The government must prioritise the stabilisation of trade relations with both the UK and EU to protect the sector from the divorce’s negative effects
If the UK leaves the EU without a deal on the one hand, and fails to conclude a trade arrangement with Sacu on the other, SA may face tariff increases on 70 automotive product lines, according to the commodity codes published by the UK. Out of these 70 tariff lines, four accounted for 84%-86% of exports over the 2016/2017 period. In 2018 the same four tariff lines accounted for 99.8% of R6.6bn in SA vehicle exports to the UK.

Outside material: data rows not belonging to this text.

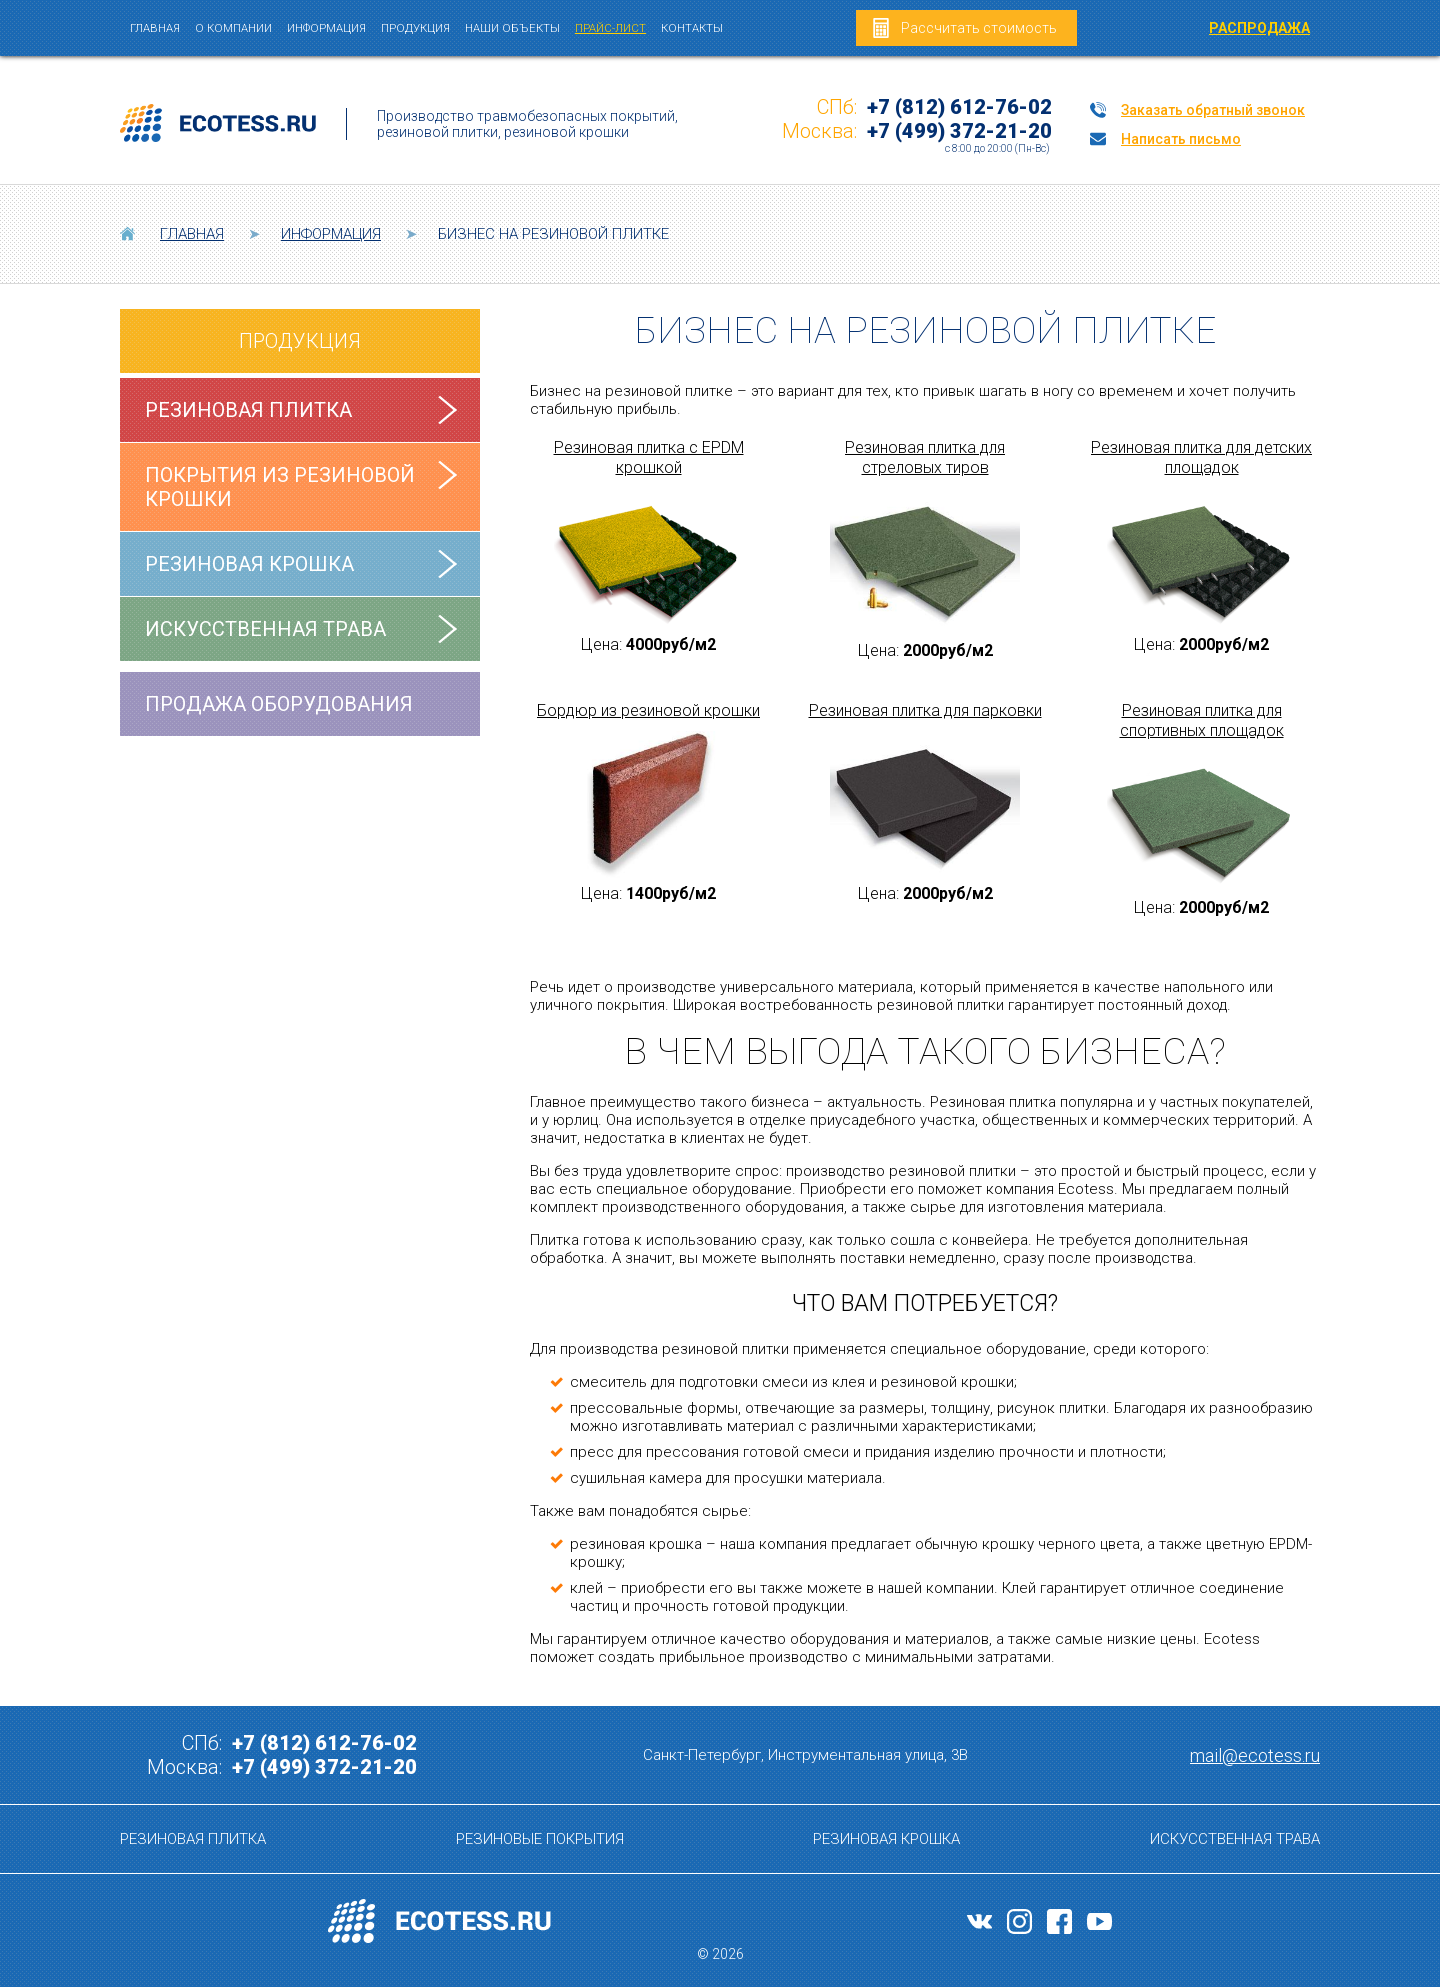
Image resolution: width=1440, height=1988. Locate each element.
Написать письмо (1181, 139)
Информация (326, 28)
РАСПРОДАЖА (1259, 28)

These four tariff lines include various petrol and diesel engine vehicles, which not only affect major original equipment manufacture exporters in SA, but also a host of component manufacturers that support the production and export of these vehicles. Stability is key in the short term, but all may not be doom and gloom in the longer run. In the event that this situation plays out, it may present an opportunity for reinvestment into SA’s component manufacturing industry, especially for multinational companies that seek to replace content currently sourced in the UK with SA content to optimise the agreement with the EU.
Meanwhile, some urgent measures will be necessary to cushion the industry from the short-term shock that a cliff-edge “no-deal” Brexit presents, as this could have potentially negative implications for the domestic automotive industry’s development path as aligned to the SA Automotive Masterplan 2035, with repercussions on jobs and GDP.